# mold in my sauerkraut



## lazysheep (Dec 2, 2011)

I 'jarred up' my kraut from the crock and put it in the fridge. Needed the crock for another project or I would have left it in there for awhile. It has been in the fridge for a couple weeks and now has blue MOLD. Is this common? I haven't had it happen before, although I usually can it up.


----------



## suitcase_sally (Mar 20, 2006)

No, mold in your kraut is not common. Did you have the kraut under plenty of juice?
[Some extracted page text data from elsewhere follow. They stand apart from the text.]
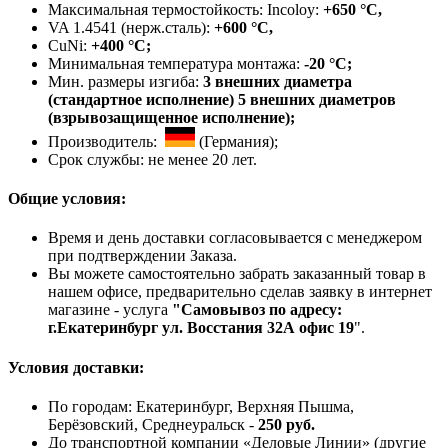
Максимальная термостойкость: Incoloy:
+650 °C,
VA 1.4541 (нерж.сталь):
+600 °C,
CuNi:
+400 °C;
Минимальная температура монтажа:
-20 °С;
Мин. размеры изгиба:
3 внешних диаметра
(стандартное исполнение) 5 внешних диаметров
(взрывозащищенное исполнение);
Производитель:
(Германия);
Срок службы: не менее 20 лет.
Общие условия:
Время и день доставки согласовывается с менеджером
при подтверждении Заказа.
Вы можете самостоятельно забрать заказанный товар в
нашем офисе, предварительно сделав заявку в интернет
магазине - услуга
"Самовывоз по адресу:
г.Екатеринбург ул. Восстания 32А офис 19
".
Условия доставки:
По городам: Екатеринбург, Верхняя Пышма,
Берёзовский, Среднеуральск -
250 руб.
До транспортной компании «Деловые Линии» (другие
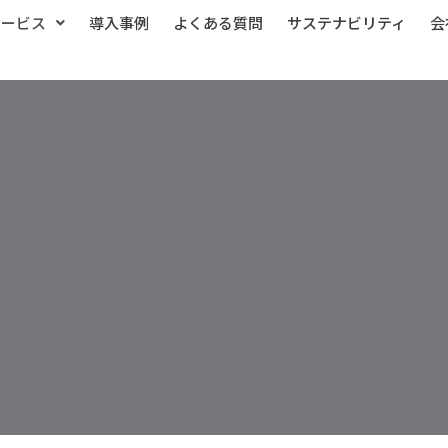
サービス
導入事例
よくある質問
サステナビリティ
会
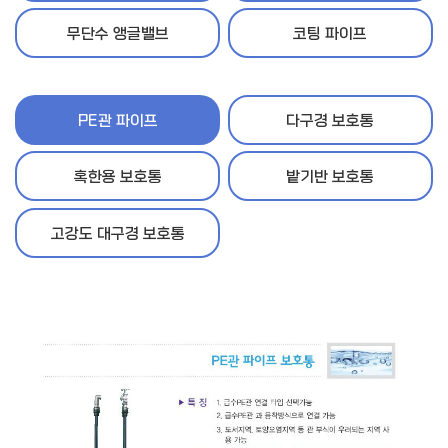
무단수 앵글밸브
코팅 파이프
PE관 파이프
다구경 보호통
혹한용 보호통
밭기반 보호통
고강도 대구경 보호통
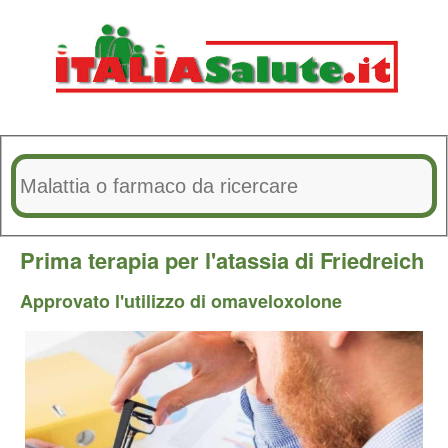
Prima terapia per l'atassia di Friedreich
Approvato l'utilizzo di omaveloxolone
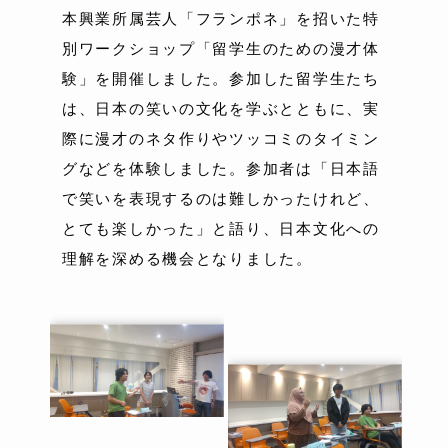
本興業所属芸人「フランポネ」を招いた特
別ワークショップ「留学生のための漫才体
験」を開催しました。参加した留学生たち
は、日本の笑いの文化を学ぶとともに、実
際に漫才のネタ作りやツッコミのタイミン
グなどを体験しました。参加者は「日本語
で笑いを表現するのは難しかったけれど、
とても楽しかった」と語り、日本文化への
理解を深める機会となりました。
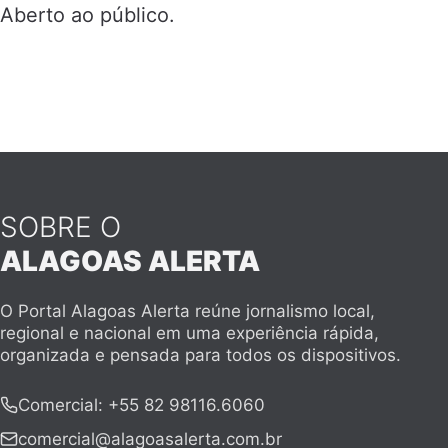
Aberto ao público.
SOBRE O
ALAGOAS ALERTA
O Portal Alagoas Alerta reúne jornalismo local,
regional e nacional em uma experiência rápida,
organizada e pensada para todos os dispositivos.
Comercial
:
+55 82 98116.6060
comercial@alagoasalerta.com.br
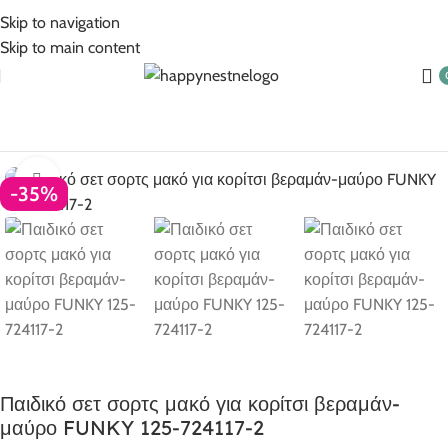
5% Επιπλέον έκπτωση για πληρωμές με κάρτα!
Skip to navigation
Skip to main content
Αρχική σελίδα
Ρούχα για κορίτσι
Κορίτσι 1-6 ετών
Click to enlarge
-35%
Παιδικό σετ σορτς μακό για κορίτσι βεραμάν-
μαύρο FUNKY 125-724117-2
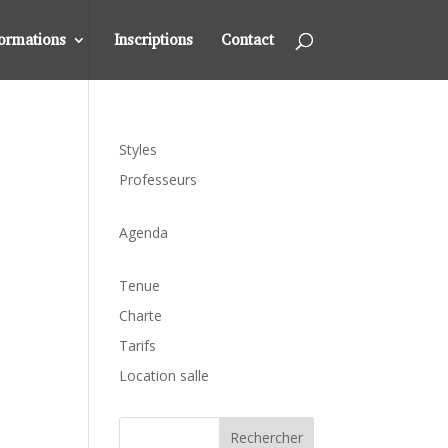
formations
Inscriptions
Contact
Styles
Professeurs
Agenda
Tenue
Charte
Tarifs
Location salle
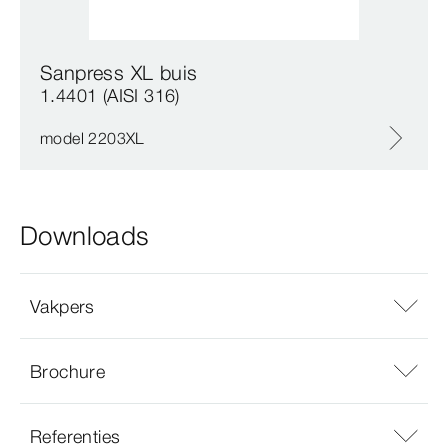
Sanpress XL buis
1.4401 (AISI 316)
model 2203XL
Downloads
Vakpers
Brochure
Referenties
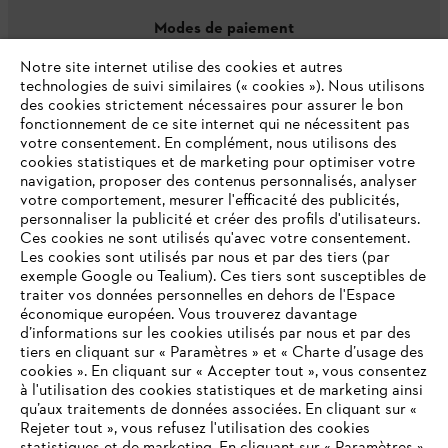
Modes de paiement
Notre site internet utilise des cookies et autres
technologies de suivi similaires (« cookies »). Nous utilisons
des cookies strictement nécessaires pour assurer le bon
fonctionnement de ce site internet qui ne nécessitent pas
votre consentement. En complément, nous utilisons des
cookies statistiques et de marketing pour optimiser votre
navigation, proposer des contenus personnalisés, analyser
votre comportement, mesurer l'efficacité des publicités,
personnaliser la publicité et créer des profils d'utilisateurs.
L'Entreprise
Ces cookies ne sont utilisés qu'avec votre consentement.
Les cookies sont utilisés par nous et par des tiers (par
exemple Google ou Tealium). Ces tiers sont susceptibles de
traiter vos données personnelles en dehors de l'Espace
économique européen. Vous trouverez davantage
Questions / Réponses
d’informations sur les cookies utilisés par nous et par des
tiers en cliquant sur « Paramètres » et « Charte d’usage des
cookies ». En cliquant sur « Accepter tout », vous consentez
à l'utilisation des cookies statistiques et de marketing ainsi
Service
qu’aux traitements de données associées. En cliquant sur «
VOTRE NAVIGATEUR INTERNET
Rejeter tout », vous refusez l'utilisation des cookies
N'EST PLUS PRIS EN CHARGE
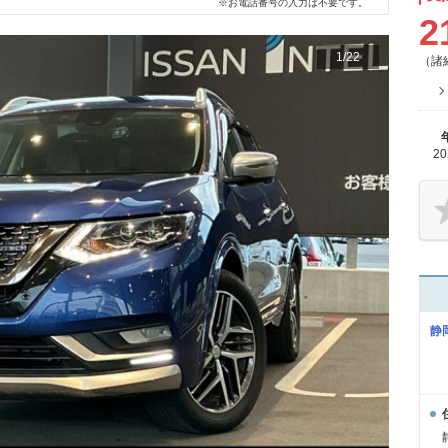
※お電話番号の入力は不要です。
2
1
/
22
（諸
2
静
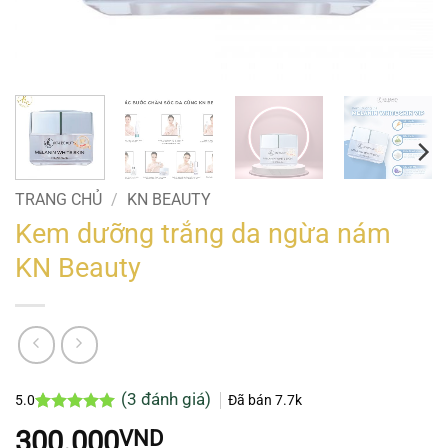
TRANG CHỦ
/
KN BEAUTY
Kem dưỡng trắng da ngừa nám
KN Beauty
(
3
đánh giá)
5.0
Đã bán
7.7k
5.0
3
trên 5
300.000
VND
dựa trên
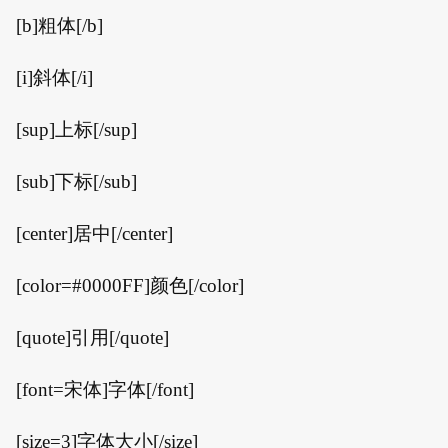
[b]粗体[/b]
[i]斜体[/i]
[sup]上标[/sup]
[sub]下标[/sub]
[center]居中[/center]
[color=#0000FF]颜色[/color]
[quote]引用[/quote]
[font=宋体]字体[/font]
[size=3]字体大小[/size]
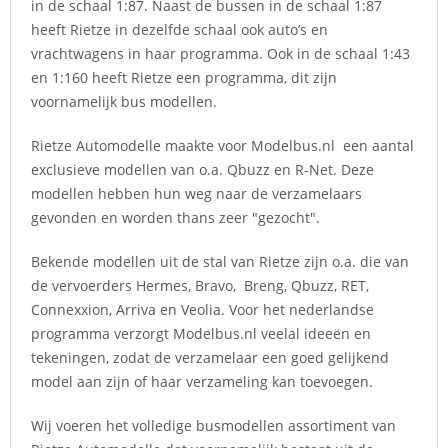
in de schaal 1:87. Naast de bussen in de schaal 1:87
heeft Rietze in dezelfde schaal ook auto’s en
vrachtwagens in haar programma. Ook in de schaal 1:43
en 1:160 heeft Rietze een programma, dit zijn
voornamelijk bus modellen.
Rietze Automodelle maakte voor Modelbus.nl een aantal
exclusieve modellen van o.a. Qbuzz en R-Net. Deze
modellen hebben hun weg naar de verzamelaars
gevonden en worden thans zeer "gezocht".
Bekende modellen uit de stal van Rietze zijn o.a. die van
de vervoerders Hermes, Bravo, Breng, Qbuzz, RET,
Connexxion, Arriva en Veolia. Voor het nederlandse
programma verzorgt Modelbus.nl veelal ideeën en
tekeningen, zodat de verzamelaar een goed gelijkend
model aan zijn of haar verzameling kan toevoegen.
Wij voeren het volledige busmodellen assortiment van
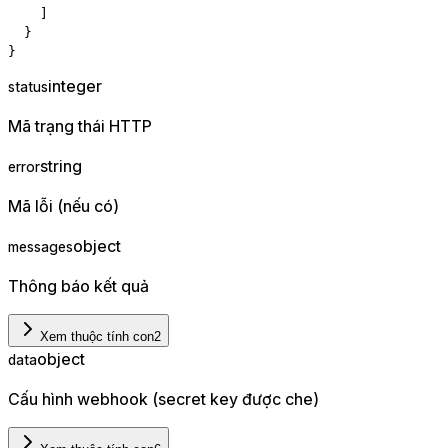
]
}
}
integer
status
Mã trạng thái HTTP
string
error
Mã lỗi (nếu có)
object
messages
Thông báo kết quả
Xem thuộc tính con
2
object
data
Cấu hình webhook (secret key được che)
If you have plenty of juice and the mold is floating on top I think you can just remove it as you would during the fermentation process. I don't think it is harmful, just not tasty.


----------



## arrocks (Oct 26, 2011)

Only time I saw mold on mine it was because the brine wasn't strong enough to begin with. I tried to cut back a little on the salt one year and lost the whole batch to mold.


----------



## MullersLaneFarm (Jul 23, 2004)

I've never had BLUE mold on top of my kraut, but I did have WHITE mold on the top. It was caused by not being submerged in the brine during canning. I just took off the top portion of kraut and served the rest.

We're all still here!


----------



## jwal10 (Jun 5, 2010)

In, throw it out. On top, skim it off....James


----------



## lazysheep (Dec 2, 2011)

James- yep its gonna go out. I was just so disappointed. Trying to eat more "live" food. I guess mold is certainly live but its not for consumption! I'll go with a bit more salt next time. I always have to add brine during the process, and actually had less trouble with the top mold than usual, but I guess it doesn't always work out. Rats. thanks for all the comments.


----------